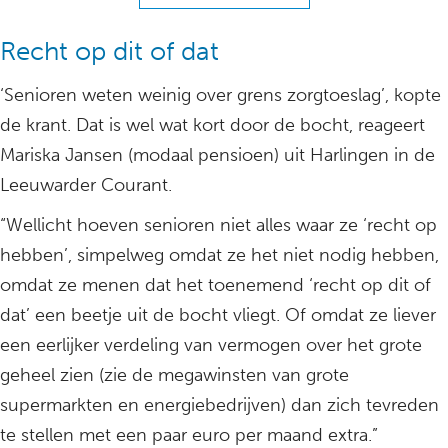
Recht op dit of dat
‘Senioren weten weinig over grens zorgtoeslag’, kopte
de krant. Dat is wel wat kort door de bocht, reageert
Mariska Jansen (modaal pensioen) uit Harlingen in de
Leeuwarder Courant.
“Wellicht hoeven senioren niet alles waar ze ‘recht op
hebben’, simpelweg omdat ze het niet nodig hebben,
omdat ze menen dat het toenemend ‘recht op dit of
dat’ een beetje uit de bocht vliegt. Of omdat ze liever
een eerlijker verdeling van vermogen over het grote
geheel zien (zie de megawinsten van grote
supermarkten en energiebedrijven) dan zich tevreden
te stellen met een paar euro per maand extra.”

**Task to carry out:** Each record above should be returned unchanged, except that the pictures are dropped.

**Exercise solution:**
Recht op dit of dat
‘Senioren weten weinig over grens zorgtoeslag’, kopte
de krant. Dat is wel wat kort door de bocht, reageert
Mariska Jansen (modaal pensioen) uit Harlingen in de
Leeuwarder Courant.
“Wellicht hoeven senioren niet alles waar ze ‘recht op
hebben’, simpelweg omdat ze het niet nodig hebben,
omdat ze menen dat het toenemend ‘recht op dit of
dat’ een beetje uit de bocht vliegt. Of omdat ze liever
een eerlijker verdeling van vermogen over het grote
geheel zien (zie de megawinsten van grote
supermarkten en energiebedrijven) dan zich tevreden
te stellen met een paar euro per maand extra.”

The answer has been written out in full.